In the U.S., as many as 1-in-3 people were abused or neglected as children. Maltreatment can injure and kill children, and significantly harms their mental, physical, and social health as they grow.
“It is clear that maltreatment is a significant public health issue and prevention should be a major priority, yet we currently have little public health infrastructure or research focused on maltreatment prevention,” said Assistant Professor Susan Mason from the University of Minnesota School of Public Health. “A crucial starting point is to do a better job of measuring maltreatment so that we know who is at risk and why, and ultimately find ways to prevent it.”
[Photo: Dr. Susan Mason]
Some data on maltreatment is available through state child protective services systems, but the usefulness of that information is limited by inconsistencies, such as differences in how states define abuse, or changes in the size of and funding of their programs.
To test additional measures of maltreatment, Dr. Mason conducted a study using data on infants who were hospitalized for injuries that are common in instances of physical abuse and neglect.

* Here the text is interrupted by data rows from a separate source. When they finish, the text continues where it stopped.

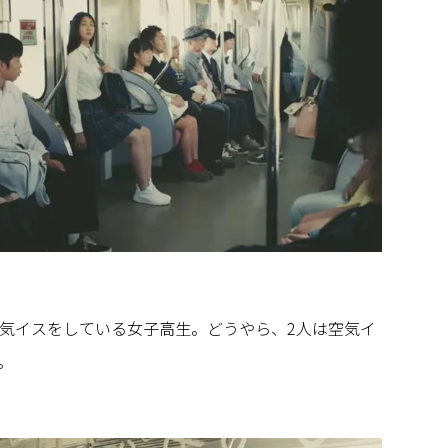
気イスをしている女子高生。どうやら、2人は空気イ
。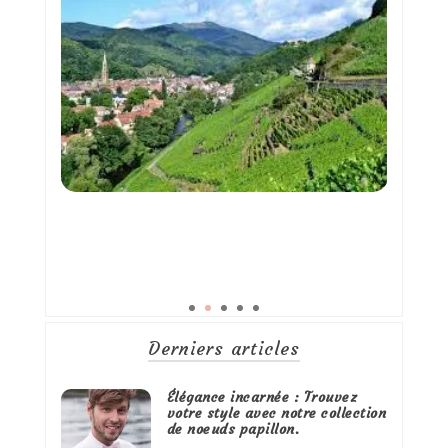
Derniers articles
Élégance incarnée : Trouvez
votre style avec notre collection
de noeuds papillon.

Specifically, she looked at birth certificate and discharge data from all hospital births of New York City residents from 1995 to 2004 and any subsequent infant hospitalizations within 12 months after delivery. Probable cases of infant maltreatment were identified by scanning patient records for 33 injury diagnosis codes highly correlated with abuse or neglect.
The results of the study were recently published in The Annals of Epidemiology.
Dr. Mason’s review of the hospital data showed that, compared to infants born at term, infants who were born preterm (before 37 weeks of gestation) had 1.6 times the risk of being re-admitted to the hospital within the first year of life for an injury suggestive of maltreatment. Dr. Mason also found that infants with long neonatal intensive care unit stays had 1.8 times this risk compared to infants with no neonatal intensive care unit stay.
The results suggest that families who experience these challenges at birth might benefit from targeted supports.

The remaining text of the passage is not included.